A Dance Tribute to the Art of Football
Jo Strømgren Kompani (Norway)
Production Sponsor: BMO Financial
April 10-13, Fleck Dance Theatre, 60 mins
A series of comic, tough and tender vignettes celebrating the world’s favourite game in which the form and physical patterns of football (soccer) are deconstructed. This work offers an opportunity to reflect on the similarities and differences between sport and art. Behind slow-motion replays and locker room rituals lurks a sophisticated take on a global obsession that speaks volumes about the human condition. Jo Strømgren Kompani is one of Scandinavia’s most established independent dance theatre companies, combining raw physicality with absurd humour.
Advisory: Contains partial nudity.
She She Pop & Their Fathers: Testament
She She Pop (Germany)
Performed in German with English surtitles
April 17-20, Enwave Theatre, 120 mins
Mirroring the story of King Lear and his daughters, She She Pop members take to the stage with their own aging fathers to enumerate their inheritances and negotiate how power, money, memory and love are passed along across the generations. With the drive of a game show, this heart wrenching and humourous work strives to find the intersections of responsibility and respect between parents and children. She She Pop, based in Berlin and Hamburg, is one of Germany’s most important performance collectives.
Still Standing You
Pieter Ampe & Guilherme Garrido/CAMPO (Belgium/Portugal)
April 23-24 & 26-27, Enwave Theatre, 45 mins
Unadorned, hilarious, moving and disturbing. With the instruments of their bodies, this Belgian Portuguese duo offers a mischievous glimpse into the kaleidoscope of friendship. From slaps on the back to violent strokes of a leather belt, the pair tests the strength of their relationship. The artists invite the audience to consider associations of touch, tenderness, violence and struggle between the bodies of men. CAMPO, which brought That Night Follows Day to World Stage audiences in 2009, is a Ghent-based art centre that creates and presents work at all stages of development on a national and international scale.

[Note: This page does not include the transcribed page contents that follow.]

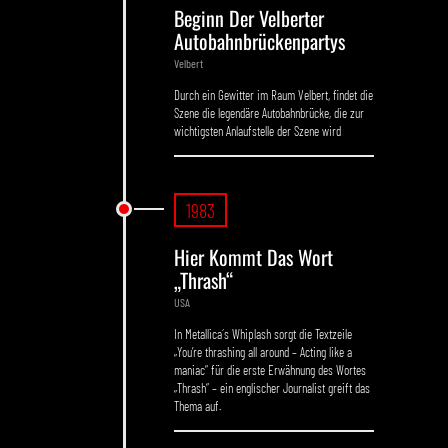
Beginn Der Velberter
Autobahnbrückenpartys
Velbert
Durch ein Gewitter im Raum Velbert, findet die
Szene die legendäre Autobahnbrücke, die zur
wichtigsten Anlaufstelle der Szene wird
1983
Hier Kommt Das Wort
„Thrash“
USA
In Metallica´s Whiplash sorgt die Textzeile
„You’re thrashing all around – Acting like a
maniac“ für die erste Erwähnung des Wortes
„Thrash“ – ein englischer Journalist greift das
Thema auf.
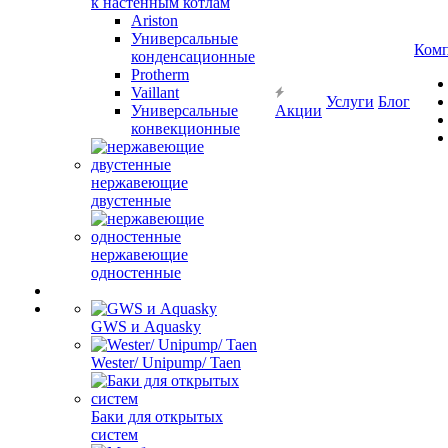
к настенным котлам
Ariston
Универсальные
Ком
конденсационные
Protherm
Vaillant
Услуги
Блог
Универсальные
Акции
конвекционные
нержавеющие
двустенные
нержавеющие
одностенные
GWS и Aquasky
Wester/ Unipump/ Taen
Баки для открытых
систем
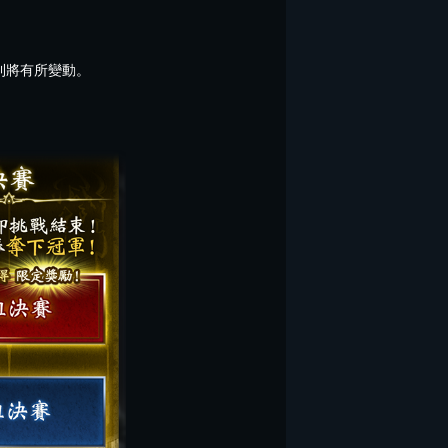
則將有所變動。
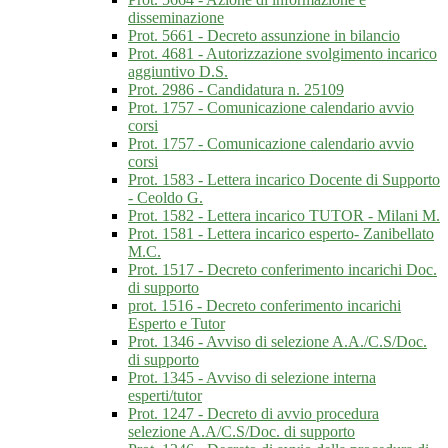
disseminazione
Prot. 5661 - Decreto assunzione in bilancio
Prot. 4681 - Autorizzazione svolgimento incarico
aggiuntivo D.S.
Prot. 2986 - Candidatura n. 25109
Prot. 1757 - Comunicazione calendario avvio
corsi
Prot. 1757 - Comunicazione calendario avvio
corsi
Prot. 1583 - Lettera incarico Docente di Supporto
- Ceoldo G.
Prot. 1582 - Lettera incarico TUTOR - Milani M.
Prot. 1581 - Lettera incarico esperto- Zanibellato
M.C.
Prot. 1517 - Decreto conferimento incarichi Doc.
di supporto
prot. 1516 - Decreto conferimento incarichi
Esperto e Tutor
Prot. 1346 - Avviso di selezione A.A./C.S/Doc.
di supporto
Prot. 1345 - Avviso di selezione interna
esperti/tutor
Prot. 1247 - Decreto di avvio procedura
selezione A.A/C.S/Doc. di supporto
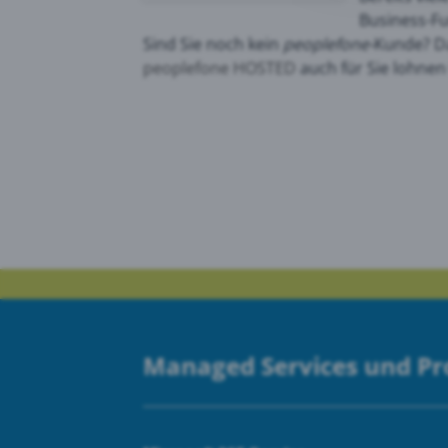
Business-Fu
Sind Sie noch kein
peoplefone-
Kunde? D
Goog
peoplefone HOSTED
auch für Sie lohnen
PRTG
Managed Services und P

Advisory: contains full frontal nudity
what we are saying
Ame Henderson/Public Recordings (Canada)
Presented in association with The Power Plant
May 23-26, The Power Plant, 60 mins
Expanding upon findings from 300 Tapes and relay, Public Recordings asks: "What can we say about our future and how do we say it together?" Using language and movement to explore new perspectives of our world and each other, an assembly of performers responds to uncertainty, potential danger, and possibility in an unobstructed performance space. Since 2003, widely-acclaimed Public Recordings has been supporting and promoting the works of dancemaker Ame Henderson and her collaborators. The Power Plant, part of Harbourfront Centre, is Canada’s leading public gallery devoted exclusively to contemporary visual art.
KAMP (CAMP)
Hotel Modern (Netherlands)
May 23-26, Enwave Theatre, 60 mins
With an enormous scale model of Auschwitz filling the stage, thousands of eight-centimetre-tall handmade puppets represent the prisoners and their executioners. The performers move through the set like giant war reporters, or silent gods, filming the horrific events with miniature cameras. The audience becomes witness. Hotel Modern attempts to imagine the unimaginable: the greatest mass murder in history, committed in a purpose-built city. Established in 1997, Hotel Modern blends visual arts, puppetry, music and film in evocative productions by representing harsh reality in a refined poetic manner.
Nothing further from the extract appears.